Improving the foundation of performance, scale and security
The work we’re putting into improving the performance, scalability, and security of our developer data platform is just as important as increasing its range of functional capabilities.
Starting with MongoDB 7.0, improvements to query execution will reduce the number of disk reads, compute resources, and memory required to execute certain queries, delivering improved performance and more efficient resource consumption. In particular, the new query execution strategy will speed up grouping and reshaping documents, filtering and sorting documents, and $lookups used for joining data across collections.
Last year we introduced queryable encryption in preview.
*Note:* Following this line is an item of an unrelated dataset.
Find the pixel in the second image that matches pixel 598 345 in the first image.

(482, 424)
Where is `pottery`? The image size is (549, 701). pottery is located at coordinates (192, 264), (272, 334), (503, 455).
This industry-first searchable encryption scheme allows users to encrypt sensitive data fields — such as personally identifiable information — client-side, and store that data as fully randomized encrypted data in the database, all while preserving the ability to run expressive queries. With MongoDB 7.0, queryable encryption will support equality search, with support for range, prefix, suffix, and substring queries to follow.
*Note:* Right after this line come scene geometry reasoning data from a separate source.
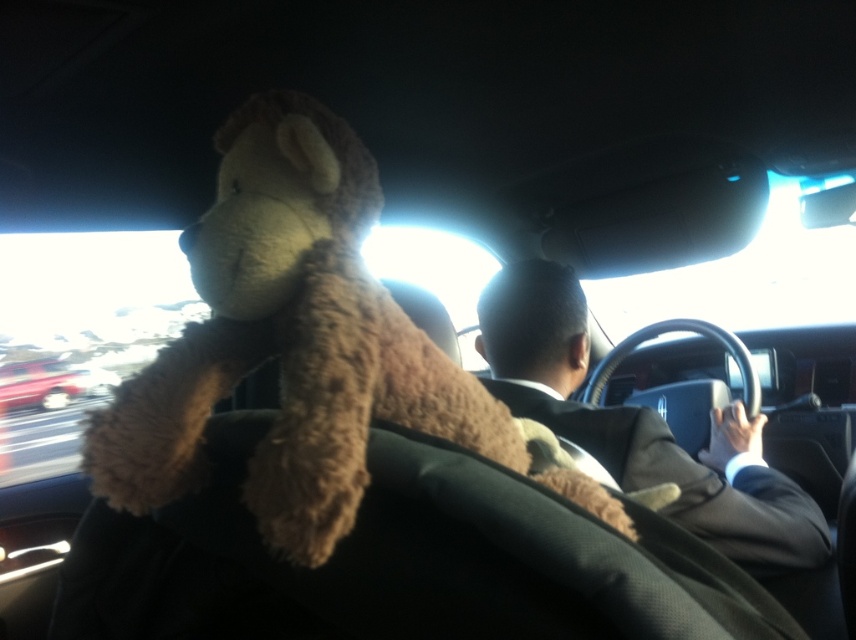 You are sitting in the passenger seat of a car and notice a brown plush toy at center. If you want to grab it without moving your seat, can you reach it?

The brown plush toy at center is 20.73 inches away from you, so yes, you can reach it since the average arm length is about 25 inches.

Looking at this image, you are sitting in the passenger seat of the car. You notice two points marked on the windshield. The first point is at coordinates point (413, 332) and the second point is at point (535, 355). From your perspective, which point is closer to you?

Point (413, 332) is in front of point (535, 355), so it is closer to you.

You are sitting in the passenger seat of the car and notice the dark brown suit at center and the metallic red car at left. Which object is taller?

The dark brown suit at center is taller than the metallic red car at left. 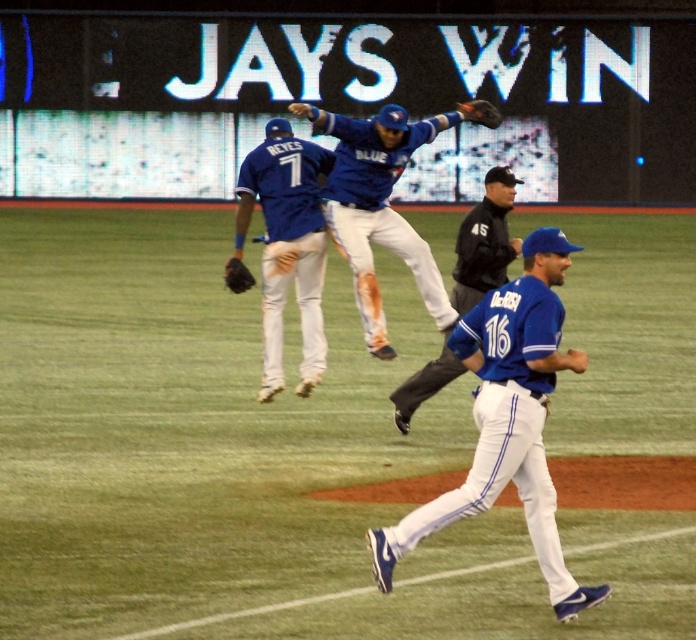 You are a photographer at the baseball field and want to capture a photo of the dark brown leather glove at upper center and the black leather glove at center. Which glove should you focus on first if you want to ensure both are in sharp focus?

You should focus on the dark brown leather glove at upper center first because the black leather glove at center is behind it, so adjusting focus starting from the front object ensures both are in sharp focus.

You are a photographer standing at the center of the baseball field. You want to take a photo of the blue jersey at center. Where should you aim your camera to capture it?

You should aim your camera at point 0.656 on the x axis and 0.730 on the y axis to capture the blue jersey at center.

You are a baseball equipment manager who needs to store the dark brown leather glove at upper center and the black leather glove at center. If the storage compartment can only fit one glove at a time, which glove should you place first to ensure it fits properly?

The dark brown leather glove at upper center might be wider than the black leather glove at center, so you should place the dark brown leather glove at upper center first to ensure it fits in the storage compartment. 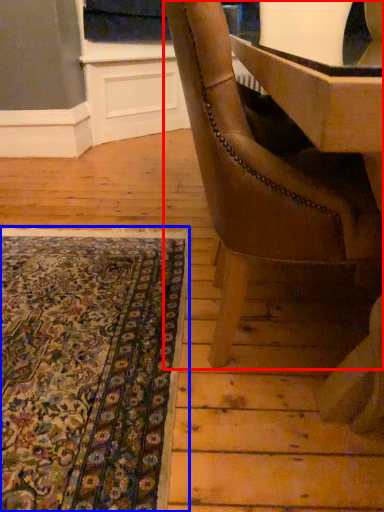 Question: Among these objects, which one is nearest to the camera, chair (highlighted by a red box) or mat (highlighted by a blue box)?

Choices:
 (A) chair
 (B) mat

Answer: (A) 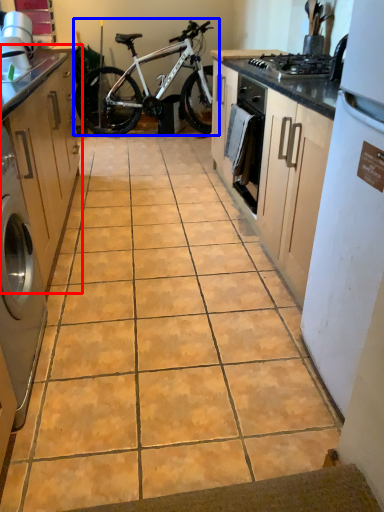 Question: Which of the following is the closest to the observer, cabinetry (highlighted by a red box) or bicycle (highlighted by a blue box)?

Choices:
 (A) cabinetry
 (B) bicycle

Answer: (A) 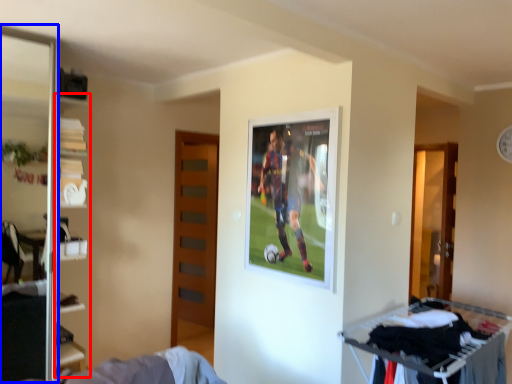 Question: Which object is closer to the camera taking this photo, bookshelf (highlighted by a red box) or screen door (highlighted by a blue box)?

Choices:
 (A) bookshelf
 (B) screen door

Answer: (B)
MongoDB 7.0 will be generally available later this summer.
Continued focus on a first-class developer experience
Few things are more critical to software development than ensuring a top-notch developer and operational experience. We remain dedicated to improving the usability of our products and expanding the set of tools available to developers for building with MongoDB.
Kotlin is emerging as a popular language for both mobile development and server-side development. Today we unveiled a new official Kotlin driver, allowing Kotlin developers to build applications on MongoDB with confidence, knowing we are committed to supporting this fast-growing language community. We also released PyMongoArrow, a new library for developers and data analysts to easily export data in MongoDB to Python-based analytics stacks, including Apache Arrow, Pandas, and NumPy.
As more companies optimize their DevOps pipeline, tooling that enables programmatic automation can greatly improve efficiency and productivity. Developers can now provision resources on MongoDB Atlas using the Amazon Web Services Cloud Development Kit (AWS CDK) in C#, Go, Java, and Python, as well as with Node.js and Typescript. Companies who leverage Kubernetes can use the MongoDB Atlas CLI to install the Atlas Kubernetes Operator and export existing deployments for simpler infrastructure management and provisioning.
Path to application modernization
Application modernization continues to be a key investment for many enterprises to unlock rapid software iteration to meet ever-evolving application requirements. MongoDB Relational Migrator, now generally available, helps accelerate and de-risk migrations from common relational databases — including Oracle, SQL Server, MySQL, and PostgreSQL — to MongoDB. Not only does this tool handle the data migration itself, it also allows migration teams to view MongoDB data modeling recommendations, define schema changes with a visual interface, and generate application code in their programming language or framework to get a head start on refactoring their applications to reflect the newly designed MongoDB schema.